Optimal measurement precision of a nonlinear interferometer

TL;DR

This paper investigates the fundamental limits of measurement precision in a nonlinear bosonic interferometer, showing that the Heisenberg limit can often be maintained despite nonlinear interactions and tunneling effects.

Contribution

It introduces time independent perturbation theory to analyze measurement precision in a nonlinear interferometer, demonstrating conditions under which the Heisenberg limit is preserved.

Findings

Heisenberg limit scaling is often maintained despite nonlinearity and tunneling.

Perturbation theory effectively analyzes measurement precision in complex quantum systems.

Optimal measurement precision can be achieved without violating fundamental quantum limits.

Abstract

We study the best attainable measurement precision when a double-well trap with bosons inside acts as an interferometer to measure the energy difference of the atoms on the two sides of the trap.

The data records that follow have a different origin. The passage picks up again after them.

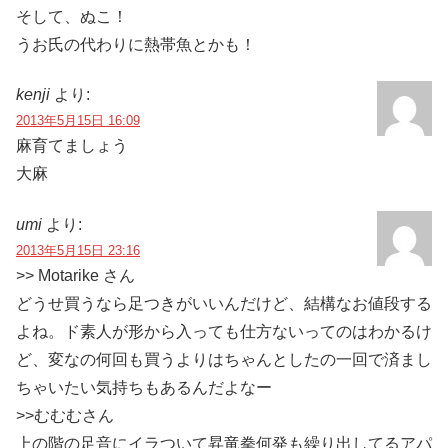
そして、ぬこ！
うお氏の代わりに熱帯魚とかも！
kenji
より:
2013年5月15日 16:09
麻育てましょう
大麻
umi
より:
2013年5月15日 23:16
>> Motarike さん
どうせ買うなら足つきがいいんだけど、結構なお値段する
よね。ド素人が形から入っても仕方ないってのはわかるけ
ど、変なの何回も買うよりはちゃんとしたの一回で済まし
ちゃいたい気持ちもあるんだよなー
>>むむむさん
上の階の足音にイラついて昇竜拳何発も繰り出してるアパ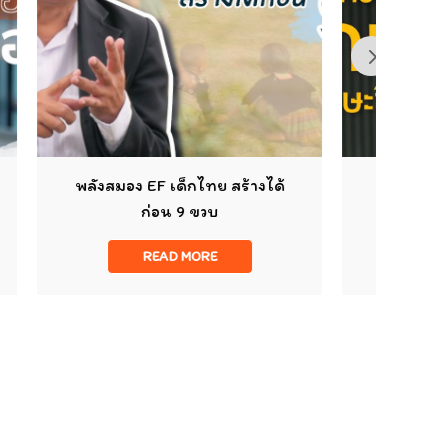
 สร้างได้
EF กับการปฏิรูปการศึกษา
READ MORE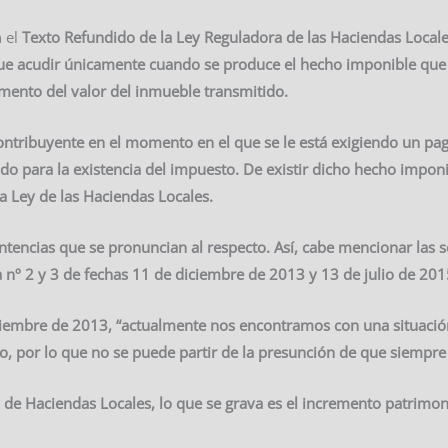
n el
Texto Refundido de la Ley Reguladora de las Haciendas Locales
que acudir únicamente cuando se produce el hecho imponible que 
mento del valor del inmueble transmitido.
contribuyente en el momento en el que se le está
exigiendo un pag
do para la existencia del impuesto. De existir dicho hecho imponibl
 la Ley de las Haciendas Locales.
encias que se pronuncian al respecto. Así, cabe mencionar las s
 nº 2 y 3 de fechas 11 de diciembre de 2013 y 13 de julio de 201
ciembre de 2013, “actualmente nos encontramos con una situación i
o, por lo que no se puede partir de la presunción de que siempr
 de Haciendas Locales, lo que se grava es el incremento patrimoni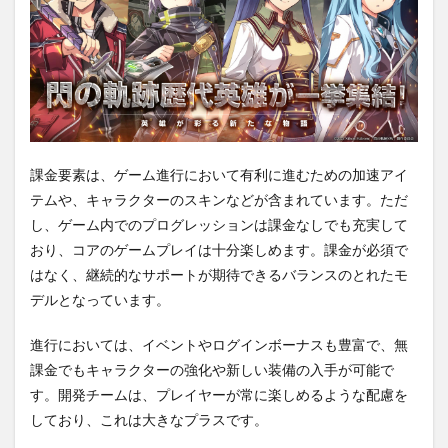
課金要素は、ゲーム進行において有利に進むための加速アイ
テムや、キャラクターのスキンなどが含まれています。ただ
し、ゲーム内でのプログレッションは課金なしでも充実して
おり、コアのゲームプレイは十分楽しめます。課金が必須で
はなく、継続的なサポートが期待できるバランスのとれたモ
デルとなっています。
進行においては、イベントやログインボーナスも豊富で、無
課金でもキャラクターの強化や新しい装備の入手が可能で
す。開発チームは、プレイヤーが常に楽しめるような配慮を
しており、これは大きなプラスです。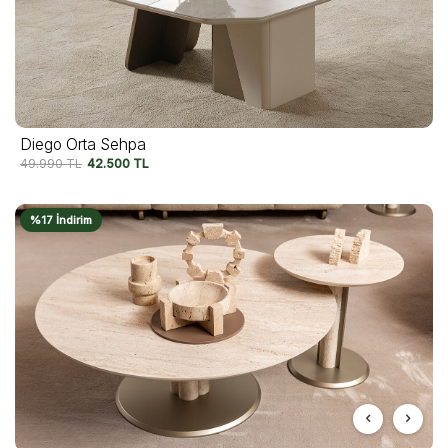
Diego Orta Sehpa
49.990
TL
42.500
TL
%17 İndirim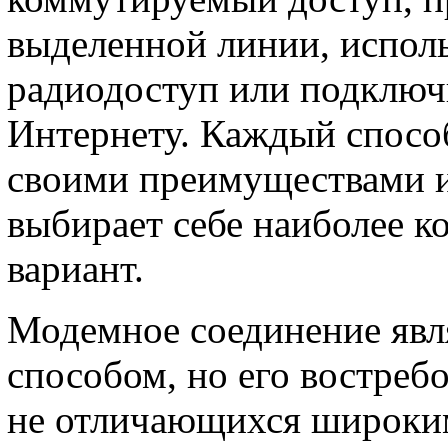
выделенной линии, испол
радиодоступ или подключ
Интернету. Каждый спосо
своими преимуществами и
выбирает себе наиболее 
вариант.
Модемное соединение явл
способом, но его востребо
не отличающихся широки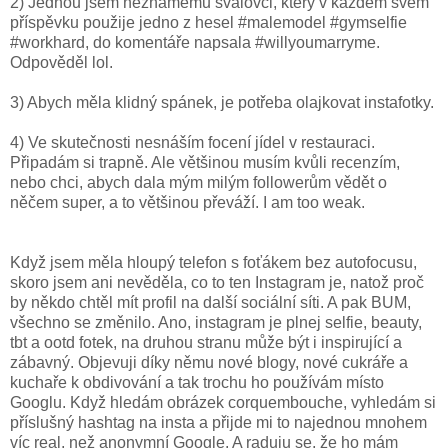
2) Jednou jsem neznámému svalovci, který v každém svém
příspěvku použije jedno z hesel #malemodel #gymselfie
#workhard, do komentáře napsala #willyoumarryme.
Odpověděl lol.
3) Abych měla klidný spánek, je potřeba olajkovat instafotky.
4) Ve skutečnosti nesnáším focení jídel v restauraci.
Připadám si trapně. Ale většinou musím kvůli recenzím,
nebo chci, abych dala mým milým followerům vědět o
něčem super, a to většinou převáží. I am too weak.
Když jsem měla hloupý telefon s foťákem bez autofocusu,
skoro jsem ani nevěděla, co to ten Instagram je, natož proč
by někdo chtěl mít profil na další sociální síti. A pak BUM,
všechno se změnilo. Ano, instagram je plnej selfie, beauty,
tbt a ootd fotek, na druhou stranu může být i inspirující a
zábavný. Objevuji díky němu nové blogy, nové cukráře a
kuchaře k obdivování a tak trochu ho používám místo
Googlu. Když hledám obrázek corquembouche, vyhledám si
příslušný hashtag na insta a přijde mi to najednou mnohem
víc real, než anonymní Google. A raduju se, že ho mám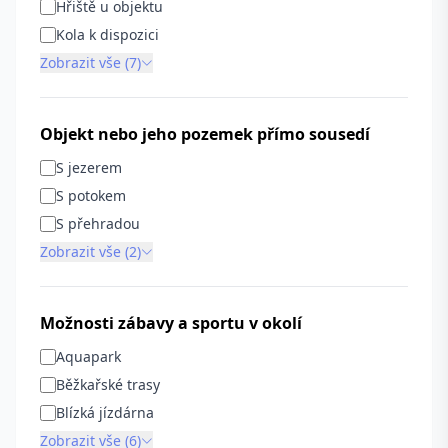
Hřiště u objektu
Kola k dispozici
Zobrazit vše (7)
Objekt nebo jeho pozemek přímo sousedí
S jezerem
S potokem
S přehradou
Zobrazit vše (2)
Možnosti zábavy a sportu v okolí
Aquapark
Běžkařské trasy
Blízká jízdárna
Zobrazit vše (6)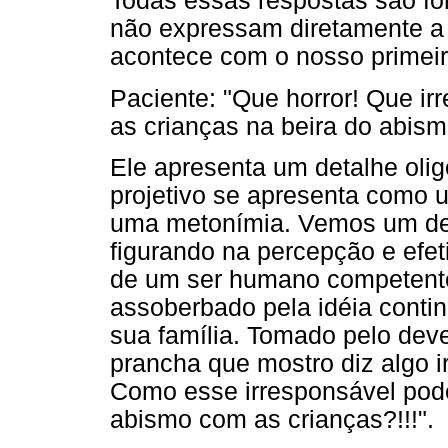
Todas essas respostas são f
não expressam diretamente a
acontece com o nosso primeir
Paciente: "Que horror! Que i
as crianças na beira do abism
Ele apresenta um detalhe olig
projetivo se apresenta como 
uma metonímia. Vemos um des
figurando na percepção e efet
de um ser humano competente
assoberbado pela idéia conti
sua família. Tomado pelo dev
prancha que mostro diz algo i
Como esse irresponsável pode
abismo com as crianças?!!!".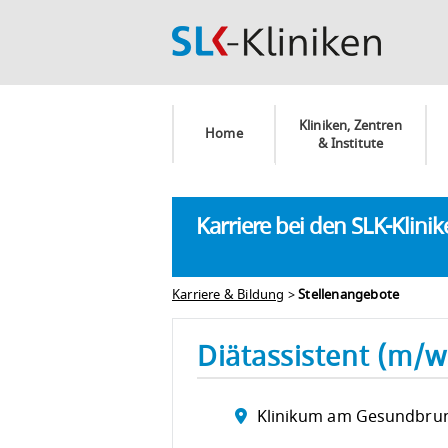
Kliniken, Zentren
Home
& Institute
Karriere bei den SLK-Klini
Karriere & Bildung
>
Stellenangebote
Diätassistent (m/
Klinikum am Gesundbru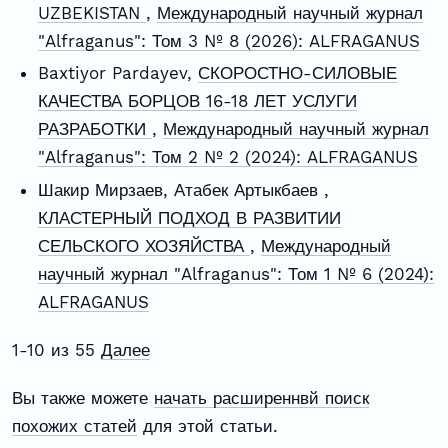
UZBEKISTAN
,
Международный научный журнал
"Alfraganus": Том 3 № 8 (2026): ALFRAGANUS
Baxtiyor Pardayev,
СКОРОСТНО-СИЛОВЫЕ
КАЧЕСТВА БОРЦОВ 16-18 ЛЕТ УСЛУГИ
РАЗРАБОТКИ
,
Международный научный журнал
"Alfraganus": Том 2 № 2 (2024): ALFRAGANUS
Шакир Мирзаев, Атабек Артыкбаев ,
КЛАСТЕРНЫЙ ПОДХОД В РАЗВИТИИ
СЕЛЬСКОГО ХОЗЯЙСТВА
,
Международный
научный журнал "Alfraganus": Том 1 № 6 (2024):
ALFRAGANUS
1-10 из 55
Далее
Вы также можете
начать расширеннвй поиск
похожих статей
для этой статьи.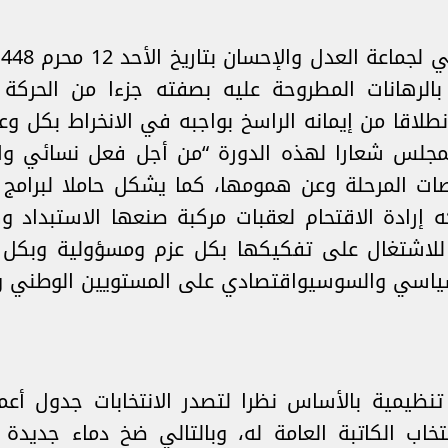
بالرهانات المطروحة عليه بصفته جزءا من الحركة
لاقا من إيمانه الراسخ بواجبه في الانخراط بكل و
 المجلس شعارا لهذه الدورة “من أجل فعل نسائي و
صات المرحلة وعن همومها، كما يشكل حاملا لبرامج عم
ه إرادة الاقتحام لعقبات مركبة صنعها الاستبداد 
للاشتغال على تفكيكها بكل عزم ومسؤولية وبكل ا
وسياسي والسوسيواقتصادي على المستويين الوطني و
يمية بالأساس نظرا لتصدر الانتخابات جدول أعما
خاب الكاتبة العامة له، وبالتالي ضخ دماء جديدة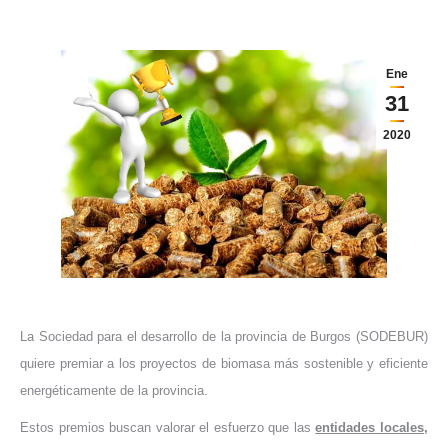
Ene
31
2020
La Sociedad para el desarrollo de la provincia de Burgos (SODEBUR)
quiere premiar a los proyectos de biomasa más sostenible y eficiente
energéticamente de la provincia.
Estos premios buscan valorar el esfuerzo que las
entidades locales,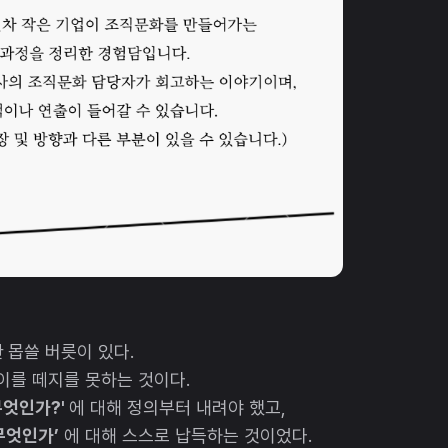
 몹쓸 버릇이 있다.
이를 떼지를 못하는 것이다.
무엇인가?'
에 대해 정의부터 내려야 했고,
무엇인가’
에 대해 스스로 납득하는 것이었다.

We introduce time independent perturbation theory as the main tool in both analytical arguments and numerical computations. Nonlinearity from atom-atom interactions will not indirectly allow the interferometer to beat the Heisenberg limit, but in many regimes of the operation the Heisenberg limit scaling of measurement precision is preserved in spite of added tunneling of the atoms and atom-atom interactions, often even with the optimal prefactor.